Les employeurs québécois savent comment attirer et fidéliser leur main-d’œuvre, mais ils doivent encore faire des progrès s’ils veulent satisfaire l’ensemble de leurs travailleurs, selon un sondage Crop commandé par l’Ordre des conseillers en ressources humaines agréés et en relations industrielles agréés du Québec (ORHRI).

Les résultats du sondage révèlent que 90% des travailleurs sont satisfaits de l’autonomie dont ils jouissent dans le cadre de leur emploi. De plus, 86% sont satisfaits du climat de travail au sein de l’organisation et le même pourcentage est satisfait du prestige de l’entreprise pour laquelle ils travaillent.

Par contre, la satisfaction des travailleurs chute lorsqu’il s’agit de la reconnaissance que leur porte leur employeur (71%), de la possibilité d’avancement dans la carrière (68%) et de la participation aux décisions (68%).

Enfin, un travailleur sur cinq affirme qu'il ne changerait d'emploi sous aucun prétexte. Pour les autres, seule la possibilité d'obtenir un meilleur salaire semble être un élément incitatif suffisant, puisque 26 % des travailleurs affirment que ce serait là le principal facteur qui pourrait les inciter à changer d'emploi.

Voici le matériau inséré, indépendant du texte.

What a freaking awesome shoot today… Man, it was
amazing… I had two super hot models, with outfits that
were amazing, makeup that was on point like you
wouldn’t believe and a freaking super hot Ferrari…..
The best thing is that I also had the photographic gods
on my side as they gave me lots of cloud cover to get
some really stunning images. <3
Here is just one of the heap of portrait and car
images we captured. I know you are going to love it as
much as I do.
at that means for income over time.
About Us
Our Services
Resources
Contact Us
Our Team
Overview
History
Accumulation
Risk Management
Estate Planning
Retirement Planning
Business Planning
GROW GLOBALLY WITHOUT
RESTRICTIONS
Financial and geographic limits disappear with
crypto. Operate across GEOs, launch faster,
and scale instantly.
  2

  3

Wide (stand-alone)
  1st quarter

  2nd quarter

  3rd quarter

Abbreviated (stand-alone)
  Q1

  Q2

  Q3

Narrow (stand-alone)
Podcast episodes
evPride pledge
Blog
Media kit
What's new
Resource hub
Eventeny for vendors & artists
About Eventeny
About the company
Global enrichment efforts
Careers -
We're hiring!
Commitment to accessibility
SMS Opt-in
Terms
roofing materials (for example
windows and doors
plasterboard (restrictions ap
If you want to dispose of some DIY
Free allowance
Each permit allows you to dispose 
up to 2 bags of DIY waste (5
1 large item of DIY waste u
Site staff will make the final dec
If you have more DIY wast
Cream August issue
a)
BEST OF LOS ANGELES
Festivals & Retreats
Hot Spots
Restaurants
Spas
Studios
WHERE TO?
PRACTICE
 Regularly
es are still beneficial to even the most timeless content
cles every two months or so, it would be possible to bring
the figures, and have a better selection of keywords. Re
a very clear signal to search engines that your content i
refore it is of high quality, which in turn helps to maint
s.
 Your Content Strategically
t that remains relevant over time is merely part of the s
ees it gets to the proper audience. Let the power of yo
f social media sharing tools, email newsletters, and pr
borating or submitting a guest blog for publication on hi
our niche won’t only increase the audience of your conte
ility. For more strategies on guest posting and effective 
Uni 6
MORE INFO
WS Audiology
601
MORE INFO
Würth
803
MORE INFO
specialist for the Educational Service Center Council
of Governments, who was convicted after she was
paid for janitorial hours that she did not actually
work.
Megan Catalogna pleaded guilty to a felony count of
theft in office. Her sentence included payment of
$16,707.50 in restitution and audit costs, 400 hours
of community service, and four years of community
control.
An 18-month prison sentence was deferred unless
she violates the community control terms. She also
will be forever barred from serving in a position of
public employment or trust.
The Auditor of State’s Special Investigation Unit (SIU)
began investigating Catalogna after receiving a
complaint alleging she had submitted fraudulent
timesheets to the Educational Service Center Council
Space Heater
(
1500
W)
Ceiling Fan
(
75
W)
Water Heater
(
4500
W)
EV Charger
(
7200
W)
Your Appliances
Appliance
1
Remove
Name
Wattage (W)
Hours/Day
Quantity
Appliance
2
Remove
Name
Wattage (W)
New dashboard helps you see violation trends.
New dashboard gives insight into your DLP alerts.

Les travailleurs syndiqués plus insatisfaits que les autres

Près de la moitié des travailleurs syndiqués (45%) se disent insatisfaits de leur participation aux décisions, contre 18% chez les non-syndiqués, 42% sont insatisfaits de la reconnaissance que leur porte leur employeur, contre 19% chez les non-syndiqués, et 33% sont insatisfaits de leurs possibilités d’avancement, contre 24% pour les non-syndiqués.

«Dans les organisations syndiquées, on retrouve souvent davantage de satisfaction à l'égard de certaines conditions générales de travail comme la sécurité d'emploi ou les avantages sociaux», a précisé Florent Francoeur, président-directeur général de l'ORHRI.

Il ajoute que "l'adoption de pratiques de gestion des ressources humaines répondant aux nouveaux besoins des travailleurs exige une souplesse que les conventions collectives ne permettent pas toujours".

Le sondage a été dévoilé ce matin à l’occasion du congrès annuel de l’ORHRI.